Approximately 50% of all Canadians are living with at least one chronic health condition. Many of these patients are receiving team-based primary health care, where they can benefit from accessing a wide range of providers, including physiotherapists, for management and prevention of future health problems.

In Canada there is a high and growing incidence and prevalence of chronic lung disease. It is one of the leading causes of death in Canada. One in four individuals will be diagnosed with chronic obstructive pulmonary disease (COPD) and receive treatment for the disease during their lifetime. Exercise and physical activity training, prescribed by a physiotherapist, is an essential component of PR programs for improving functional performance and quality of life (QOL).

Physiotherapists working in the emergency department (ED) play an integral role in the assessment, diagnosis, triage and management of patients with musculoskeletal (MSK) injuries and frail elderly patients showing a decline in function. Physiotherapists assess and treat mobility issues, provide instruction on appropriate mobility aids and facilitate safe discharge planning from the ED.

In Canada, the average cost per fall requiring hospitalization is approaching $30,000. This significant economic burden highlights the need for increased falls prevention programs. Physiotherapy is highly effective in preventing and reducing the risk of falls, and in the assessment and management of fall- related injuries in older adults.

Over 75% of people requiring home care are seniors who require assistance in managing physical and cognitive limitations. Physiotherapy provided in the home lowers mortality rates related to falls and the risk and rate of falls in older adults, reduces number of nursing home admissions and hospitalizations, and decreases hospital length of stay (LOS).

Prolonged immobilization in an Intensive Care Unit (ICU) puts patients at risk for complications such as deconditioning, ICU-related weakness, myopathy and neuropathy, respiratory infections, and contractures. Physiotherapy treatment in the ICU is focused on early mobilization of critically ill patients and respiratory management of patients who are ventilator dependent. Early intervention by a physiotherapist leads to improvements in quality of care.

Physiotherapists play an important role in the perioperative management of total knee arthroplasty (TKA) and total hip arthroplasty (THA) patients, from pre-operative triaging for surgical candidacy, to pre-operative education for patients scheduled for surgery and postoperative rehabilitation in the hospital and the community.
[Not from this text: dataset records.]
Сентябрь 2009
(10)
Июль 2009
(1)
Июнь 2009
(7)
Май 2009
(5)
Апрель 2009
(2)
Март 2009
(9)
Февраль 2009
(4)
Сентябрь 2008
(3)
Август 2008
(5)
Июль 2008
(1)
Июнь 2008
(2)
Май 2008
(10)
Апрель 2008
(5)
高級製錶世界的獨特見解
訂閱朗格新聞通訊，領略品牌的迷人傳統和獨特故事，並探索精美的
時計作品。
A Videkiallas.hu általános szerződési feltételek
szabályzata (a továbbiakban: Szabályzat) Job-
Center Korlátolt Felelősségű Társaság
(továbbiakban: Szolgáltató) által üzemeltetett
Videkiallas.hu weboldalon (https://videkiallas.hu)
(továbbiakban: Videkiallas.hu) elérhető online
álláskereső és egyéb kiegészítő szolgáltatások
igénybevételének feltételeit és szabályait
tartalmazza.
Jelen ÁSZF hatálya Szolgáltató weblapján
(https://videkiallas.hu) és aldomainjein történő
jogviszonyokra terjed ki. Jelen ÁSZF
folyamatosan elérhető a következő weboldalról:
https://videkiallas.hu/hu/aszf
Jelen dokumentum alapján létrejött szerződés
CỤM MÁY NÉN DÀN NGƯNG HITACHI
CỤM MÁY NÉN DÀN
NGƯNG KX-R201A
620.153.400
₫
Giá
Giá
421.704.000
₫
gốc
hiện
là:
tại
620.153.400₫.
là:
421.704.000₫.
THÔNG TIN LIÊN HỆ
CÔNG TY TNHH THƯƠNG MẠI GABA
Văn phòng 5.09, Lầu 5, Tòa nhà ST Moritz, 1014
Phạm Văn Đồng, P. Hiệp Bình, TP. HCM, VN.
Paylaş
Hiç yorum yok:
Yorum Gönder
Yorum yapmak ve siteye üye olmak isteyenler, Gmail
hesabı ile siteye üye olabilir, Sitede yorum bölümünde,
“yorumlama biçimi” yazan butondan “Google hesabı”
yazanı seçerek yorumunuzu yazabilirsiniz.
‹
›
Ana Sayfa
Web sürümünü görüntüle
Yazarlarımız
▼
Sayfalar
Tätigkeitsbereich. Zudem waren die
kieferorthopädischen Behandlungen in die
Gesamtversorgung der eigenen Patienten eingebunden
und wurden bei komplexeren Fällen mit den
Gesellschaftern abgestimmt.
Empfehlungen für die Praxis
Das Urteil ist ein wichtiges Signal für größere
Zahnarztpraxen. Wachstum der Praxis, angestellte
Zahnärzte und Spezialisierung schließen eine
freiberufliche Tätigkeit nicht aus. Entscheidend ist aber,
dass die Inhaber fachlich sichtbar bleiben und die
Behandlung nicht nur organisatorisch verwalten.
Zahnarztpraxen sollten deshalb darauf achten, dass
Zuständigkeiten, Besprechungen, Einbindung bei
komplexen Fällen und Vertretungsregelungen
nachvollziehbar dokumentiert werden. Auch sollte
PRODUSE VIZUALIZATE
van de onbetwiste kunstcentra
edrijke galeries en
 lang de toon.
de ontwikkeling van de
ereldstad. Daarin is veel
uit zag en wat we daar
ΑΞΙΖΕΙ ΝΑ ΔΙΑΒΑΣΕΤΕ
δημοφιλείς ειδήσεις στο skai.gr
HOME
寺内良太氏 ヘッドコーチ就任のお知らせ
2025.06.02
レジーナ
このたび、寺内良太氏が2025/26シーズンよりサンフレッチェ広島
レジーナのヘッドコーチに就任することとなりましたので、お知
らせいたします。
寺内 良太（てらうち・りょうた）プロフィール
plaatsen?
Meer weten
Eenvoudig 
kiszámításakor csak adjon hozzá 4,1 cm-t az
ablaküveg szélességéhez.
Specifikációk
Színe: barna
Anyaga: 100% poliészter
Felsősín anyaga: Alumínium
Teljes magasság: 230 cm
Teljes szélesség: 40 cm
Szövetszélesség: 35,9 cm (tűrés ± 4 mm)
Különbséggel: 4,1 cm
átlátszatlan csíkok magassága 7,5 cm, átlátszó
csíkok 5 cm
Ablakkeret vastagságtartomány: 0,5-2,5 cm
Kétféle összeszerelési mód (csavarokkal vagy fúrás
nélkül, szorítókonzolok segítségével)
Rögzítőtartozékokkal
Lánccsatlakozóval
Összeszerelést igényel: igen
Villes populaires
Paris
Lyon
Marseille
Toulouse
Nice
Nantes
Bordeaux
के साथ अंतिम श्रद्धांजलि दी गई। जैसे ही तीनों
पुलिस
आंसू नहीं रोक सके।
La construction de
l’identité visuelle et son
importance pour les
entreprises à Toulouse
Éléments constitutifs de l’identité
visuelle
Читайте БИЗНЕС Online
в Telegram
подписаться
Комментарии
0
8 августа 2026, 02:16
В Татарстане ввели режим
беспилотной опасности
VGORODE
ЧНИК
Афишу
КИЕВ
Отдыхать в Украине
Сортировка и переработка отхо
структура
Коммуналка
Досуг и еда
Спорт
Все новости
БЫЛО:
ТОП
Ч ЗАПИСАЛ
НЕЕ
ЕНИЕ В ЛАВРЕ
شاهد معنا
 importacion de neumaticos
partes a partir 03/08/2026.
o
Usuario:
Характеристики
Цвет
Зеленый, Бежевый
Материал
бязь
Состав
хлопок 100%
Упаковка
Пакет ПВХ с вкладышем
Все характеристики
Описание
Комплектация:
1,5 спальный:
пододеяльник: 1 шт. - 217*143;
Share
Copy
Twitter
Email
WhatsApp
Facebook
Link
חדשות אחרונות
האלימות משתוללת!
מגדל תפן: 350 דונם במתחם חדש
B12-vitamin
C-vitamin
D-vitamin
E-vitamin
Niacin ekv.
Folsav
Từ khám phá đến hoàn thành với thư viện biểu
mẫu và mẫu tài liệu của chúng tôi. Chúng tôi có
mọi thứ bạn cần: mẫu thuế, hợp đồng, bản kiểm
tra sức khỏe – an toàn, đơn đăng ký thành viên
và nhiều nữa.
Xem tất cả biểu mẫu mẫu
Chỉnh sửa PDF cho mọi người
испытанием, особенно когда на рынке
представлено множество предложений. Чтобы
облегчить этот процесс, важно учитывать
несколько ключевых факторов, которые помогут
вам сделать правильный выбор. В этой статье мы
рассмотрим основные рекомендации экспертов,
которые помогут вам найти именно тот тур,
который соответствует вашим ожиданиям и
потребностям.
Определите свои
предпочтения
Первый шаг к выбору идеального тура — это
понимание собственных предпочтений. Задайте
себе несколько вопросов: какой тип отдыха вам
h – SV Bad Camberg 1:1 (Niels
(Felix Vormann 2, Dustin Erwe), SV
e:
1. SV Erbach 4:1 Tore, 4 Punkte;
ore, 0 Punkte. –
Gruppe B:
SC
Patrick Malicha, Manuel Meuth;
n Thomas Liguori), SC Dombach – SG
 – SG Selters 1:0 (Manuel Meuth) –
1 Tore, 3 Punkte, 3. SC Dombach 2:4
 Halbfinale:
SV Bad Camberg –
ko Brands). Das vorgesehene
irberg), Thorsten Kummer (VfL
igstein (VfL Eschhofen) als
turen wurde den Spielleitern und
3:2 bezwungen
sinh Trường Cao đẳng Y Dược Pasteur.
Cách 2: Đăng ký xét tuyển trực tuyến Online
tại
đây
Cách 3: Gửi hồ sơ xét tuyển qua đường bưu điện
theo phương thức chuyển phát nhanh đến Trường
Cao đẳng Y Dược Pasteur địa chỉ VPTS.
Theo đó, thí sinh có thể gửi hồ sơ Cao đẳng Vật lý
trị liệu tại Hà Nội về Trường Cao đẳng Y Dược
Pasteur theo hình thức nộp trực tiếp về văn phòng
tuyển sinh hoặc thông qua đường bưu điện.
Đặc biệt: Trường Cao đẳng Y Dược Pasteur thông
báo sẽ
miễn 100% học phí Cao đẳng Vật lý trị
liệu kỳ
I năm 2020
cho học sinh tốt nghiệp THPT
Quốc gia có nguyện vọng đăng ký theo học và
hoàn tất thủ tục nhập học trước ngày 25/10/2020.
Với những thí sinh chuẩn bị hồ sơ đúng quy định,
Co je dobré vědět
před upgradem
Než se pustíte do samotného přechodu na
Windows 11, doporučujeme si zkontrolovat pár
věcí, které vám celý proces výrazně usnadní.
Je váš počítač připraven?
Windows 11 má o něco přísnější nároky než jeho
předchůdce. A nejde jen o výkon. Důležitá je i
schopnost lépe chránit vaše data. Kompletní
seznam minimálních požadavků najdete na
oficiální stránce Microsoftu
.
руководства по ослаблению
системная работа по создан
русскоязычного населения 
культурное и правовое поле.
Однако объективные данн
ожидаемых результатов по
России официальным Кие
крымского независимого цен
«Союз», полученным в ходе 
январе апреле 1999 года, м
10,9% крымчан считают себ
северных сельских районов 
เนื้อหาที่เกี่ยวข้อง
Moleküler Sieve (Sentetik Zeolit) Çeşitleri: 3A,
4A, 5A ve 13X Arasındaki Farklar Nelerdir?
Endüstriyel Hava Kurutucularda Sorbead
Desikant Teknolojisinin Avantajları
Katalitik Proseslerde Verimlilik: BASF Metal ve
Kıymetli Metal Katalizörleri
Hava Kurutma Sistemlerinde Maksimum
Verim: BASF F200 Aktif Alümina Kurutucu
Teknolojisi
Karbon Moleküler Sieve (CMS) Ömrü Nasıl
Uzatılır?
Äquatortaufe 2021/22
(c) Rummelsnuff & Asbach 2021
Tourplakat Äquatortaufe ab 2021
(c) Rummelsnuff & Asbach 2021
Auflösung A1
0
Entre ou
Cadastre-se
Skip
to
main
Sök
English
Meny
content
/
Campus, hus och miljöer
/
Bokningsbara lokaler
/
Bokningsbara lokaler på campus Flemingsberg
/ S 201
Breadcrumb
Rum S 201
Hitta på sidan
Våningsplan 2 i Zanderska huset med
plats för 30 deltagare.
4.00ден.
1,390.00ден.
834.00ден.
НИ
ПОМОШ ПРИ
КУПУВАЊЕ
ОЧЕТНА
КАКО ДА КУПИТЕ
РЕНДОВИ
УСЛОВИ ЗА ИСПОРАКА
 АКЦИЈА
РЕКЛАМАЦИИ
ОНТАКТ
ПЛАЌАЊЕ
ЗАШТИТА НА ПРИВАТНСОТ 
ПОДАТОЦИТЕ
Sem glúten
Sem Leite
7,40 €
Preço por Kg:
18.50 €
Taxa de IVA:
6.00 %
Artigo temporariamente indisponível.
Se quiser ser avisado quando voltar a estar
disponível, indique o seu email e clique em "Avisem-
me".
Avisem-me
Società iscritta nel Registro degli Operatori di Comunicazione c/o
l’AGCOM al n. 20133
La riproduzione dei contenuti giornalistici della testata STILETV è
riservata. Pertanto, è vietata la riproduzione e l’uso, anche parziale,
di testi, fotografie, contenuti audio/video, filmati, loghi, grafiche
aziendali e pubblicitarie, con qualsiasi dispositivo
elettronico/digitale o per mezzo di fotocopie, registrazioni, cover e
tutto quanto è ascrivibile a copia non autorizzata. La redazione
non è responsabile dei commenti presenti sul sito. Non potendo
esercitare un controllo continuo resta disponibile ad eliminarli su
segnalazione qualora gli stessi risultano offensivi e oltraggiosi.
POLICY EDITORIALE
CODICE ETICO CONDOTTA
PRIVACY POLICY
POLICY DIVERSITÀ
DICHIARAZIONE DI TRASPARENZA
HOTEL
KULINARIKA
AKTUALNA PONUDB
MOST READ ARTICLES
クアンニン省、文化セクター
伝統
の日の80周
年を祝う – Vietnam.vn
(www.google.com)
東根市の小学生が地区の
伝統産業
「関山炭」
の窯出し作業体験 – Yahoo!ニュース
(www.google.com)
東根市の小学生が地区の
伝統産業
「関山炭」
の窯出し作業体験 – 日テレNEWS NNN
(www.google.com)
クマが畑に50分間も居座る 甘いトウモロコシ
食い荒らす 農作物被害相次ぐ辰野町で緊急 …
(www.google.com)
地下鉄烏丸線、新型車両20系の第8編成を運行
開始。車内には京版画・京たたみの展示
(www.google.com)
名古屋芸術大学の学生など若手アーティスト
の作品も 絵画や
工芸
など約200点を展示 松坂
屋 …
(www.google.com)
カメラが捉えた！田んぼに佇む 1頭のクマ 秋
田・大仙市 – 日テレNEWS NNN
Four out of five Canadians experience at least one episode of low back pain (LBP) at some point in their life. Physiotherapy for patients with LBP is effective in reducing both acute and chronic pain while significantly limiting the risk of increased disability and chronic conditions.

Eleven million Canadians over the age of 12 years old are affected by musculoskeletal (MSK) conditions annually. Strong evidence exists to support physiotherapy in their treatment. Physiotherapy contributes to improved physical function, allowing individuals to return to healthy living, including return to work and recreational activities.

Physiotherapists working in primary health care teams maximize mobility in response to the needs of patients across the lifespan. Physiotherapists help ensure continuity of care for patients and their families across the care continuum.

Approximately 50,000 Canadians have a stroke each year; 75% of those surviving are left with some level of disability. Physiotherapy for stroke survivors is an integral part of the rehabilitation treatment plan. As members of stroke teams, physiotherapists address physical function issues and prevention of subsequent strokes, which are key determinants of quality of life (QOL).